The second element requires proof that the minority or woman applicant truly “owns” 51% or more of the business. Ownership is more than just the certificate of ownership shares. Proof requires evidence that the applicant paid a “fair market” value to acquire those shares from the applicant’s individually owned funds. Thus capitalization from a joint checking account, without proof of the fund origins into that account, is viewed as only a pro-rata investment by the applicant. Acquisition by gift, or through trust funds, can also present major obstacles. The best avenue is to evidence the capitalization through clearly established records showing funds solely belonging and originating through the applicant/owner.
3. Don’t Trust in Trusts
While trust ownership is common in normal business settings, trust ownership in the MBE/WBE context can be problematic. The primary issue is who controls the trust? If multiple individuals have decision making authority in the trust, you most likely have “control” problems for purposes of MBE/WBE certification compliance.

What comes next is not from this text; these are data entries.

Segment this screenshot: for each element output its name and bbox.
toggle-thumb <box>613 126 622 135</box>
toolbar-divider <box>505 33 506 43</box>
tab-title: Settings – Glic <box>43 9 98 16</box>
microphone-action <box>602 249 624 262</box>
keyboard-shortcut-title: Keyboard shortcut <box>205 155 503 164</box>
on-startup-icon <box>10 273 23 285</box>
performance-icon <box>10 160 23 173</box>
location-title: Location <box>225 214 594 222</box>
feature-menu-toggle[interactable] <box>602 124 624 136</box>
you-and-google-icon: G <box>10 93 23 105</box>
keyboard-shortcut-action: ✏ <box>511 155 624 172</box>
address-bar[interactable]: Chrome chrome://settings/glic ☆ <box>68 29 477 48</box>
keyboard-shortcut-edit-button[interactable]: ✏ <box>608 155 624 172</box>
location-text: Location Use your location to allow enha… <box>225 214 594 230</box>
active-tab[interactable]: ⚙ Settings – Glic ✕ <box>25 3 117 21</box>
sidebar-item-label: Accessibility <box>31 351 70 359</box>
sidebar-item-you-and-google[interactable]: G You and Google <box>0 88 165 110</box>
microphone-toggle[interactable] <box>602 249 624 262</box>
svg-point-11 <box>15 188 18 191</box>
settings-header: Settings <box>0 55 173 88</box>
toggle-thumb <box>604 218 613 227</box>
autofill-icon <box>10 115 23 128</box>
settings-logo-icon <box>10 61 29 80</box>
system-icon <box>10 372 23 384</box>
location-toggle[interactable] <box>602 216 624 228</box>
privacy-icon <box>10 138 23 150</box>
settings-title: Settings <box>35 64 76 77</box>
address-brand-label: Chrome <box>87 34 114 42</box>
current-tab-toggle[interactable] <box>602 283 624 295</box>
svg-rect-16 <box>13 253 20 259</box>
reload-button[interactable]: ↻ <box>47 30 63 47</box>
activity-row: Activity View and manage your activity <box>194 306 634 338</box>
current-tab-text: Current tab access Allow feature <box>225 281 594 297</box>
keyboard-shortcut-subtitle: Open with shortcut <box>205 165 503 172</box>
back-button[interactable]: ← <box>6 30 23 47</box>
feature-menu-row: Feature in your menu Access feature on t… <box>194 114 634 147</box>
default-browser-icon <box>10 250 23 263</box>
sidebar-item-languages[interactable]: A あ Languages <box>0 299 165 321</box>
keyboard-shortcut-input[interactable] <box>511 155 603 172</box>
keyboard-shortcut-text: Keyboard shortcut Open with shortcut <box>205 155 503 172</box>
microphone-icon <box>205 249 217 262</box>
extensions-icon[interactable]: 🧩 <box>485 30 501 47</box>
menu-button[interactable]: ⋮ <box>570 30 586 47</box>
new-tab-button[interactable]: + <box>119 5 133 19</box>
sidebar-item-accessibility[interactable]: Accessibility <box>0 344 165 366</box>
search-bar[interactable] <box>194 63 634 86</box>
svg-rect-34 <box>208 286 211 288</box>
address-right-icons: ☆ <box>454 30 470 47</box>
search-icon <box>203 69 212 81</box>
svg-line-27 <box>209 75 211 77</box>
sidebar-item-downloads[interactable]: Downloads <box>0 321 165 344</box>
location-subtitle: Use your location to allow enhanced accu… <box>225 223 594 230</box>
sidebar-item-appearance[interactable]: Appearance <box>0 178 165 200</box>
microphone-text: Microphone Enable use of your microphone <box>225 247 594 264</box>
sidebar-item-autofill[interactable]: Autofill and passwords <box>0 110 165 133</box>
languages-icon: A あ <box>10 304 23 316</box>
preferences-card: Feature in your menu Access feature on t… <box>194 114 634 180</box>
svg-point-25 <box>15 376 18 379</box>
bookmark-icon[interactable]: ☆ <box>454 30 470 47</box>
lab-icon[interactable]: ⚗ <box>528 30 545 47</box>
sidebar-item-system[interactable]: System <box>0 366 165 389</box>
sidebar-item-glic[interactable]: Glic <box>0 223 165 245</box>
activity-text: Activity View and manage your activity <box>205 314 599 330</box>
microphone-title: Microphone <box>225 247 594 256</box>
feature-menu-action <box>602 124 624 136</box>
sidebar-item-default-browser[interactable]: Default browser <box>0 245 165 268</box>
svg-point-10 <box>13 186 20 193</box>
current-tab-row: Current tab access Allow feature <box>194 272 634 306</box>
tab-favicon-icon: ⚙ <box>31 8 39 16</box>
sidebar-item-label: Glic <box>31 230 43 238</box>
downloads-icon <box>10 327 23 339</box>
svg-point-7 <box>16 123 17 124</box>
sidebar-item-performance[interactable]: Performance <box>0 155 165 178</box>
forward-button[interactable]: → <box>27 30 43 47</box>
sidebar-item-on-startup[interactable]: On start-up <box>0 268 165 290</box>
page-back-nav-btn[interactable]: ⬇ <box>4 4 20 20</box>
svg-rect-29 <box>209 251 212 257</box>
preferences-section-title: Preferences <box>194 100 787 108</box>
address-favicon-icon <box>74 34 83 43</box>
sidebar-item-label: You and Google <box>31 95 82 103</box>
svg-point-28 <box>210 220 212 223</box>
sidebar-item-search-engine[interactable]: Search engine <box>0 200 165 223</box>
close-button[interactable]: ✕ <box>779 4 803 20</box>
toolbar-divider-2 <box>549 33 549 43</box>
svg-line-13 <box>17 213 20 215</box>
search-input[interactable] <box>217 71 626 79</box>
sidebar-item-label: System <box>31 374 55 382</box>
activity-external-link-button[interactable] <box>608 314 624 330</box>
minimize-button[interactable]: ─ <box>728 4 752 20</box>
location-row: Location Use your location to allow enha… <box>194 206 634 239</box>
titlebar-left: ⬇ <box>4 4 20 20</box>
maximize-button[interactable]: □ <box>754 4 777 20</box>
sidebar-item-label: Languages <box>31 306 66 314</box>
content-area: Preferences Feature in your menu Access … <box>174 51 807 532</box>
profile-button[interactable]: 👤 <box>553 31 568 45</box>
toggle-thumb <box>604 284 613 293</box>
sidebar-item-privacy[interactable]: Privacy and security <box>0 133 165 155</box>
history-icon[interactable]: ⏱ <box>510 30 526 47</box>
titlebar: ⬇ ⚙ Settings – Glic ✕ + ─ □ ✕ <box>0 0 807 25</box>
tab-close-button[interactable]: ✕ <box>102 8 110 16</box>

4. Control: Who’s Pulling The Strings?
The final element – and the one which poses the major obstacles to most applicants – is proof of control over major business decisions of the company. This runs the gamut from analyzing the applicant’s qualifications in their particular industry, to who holds applicable required licenses, to knowledge about sales and estimating, equipment, etc. At a minimum, the applicant must possess sufficient knowledge to make meaningful hiring decisions and to exercise intelligent oversight over their employees.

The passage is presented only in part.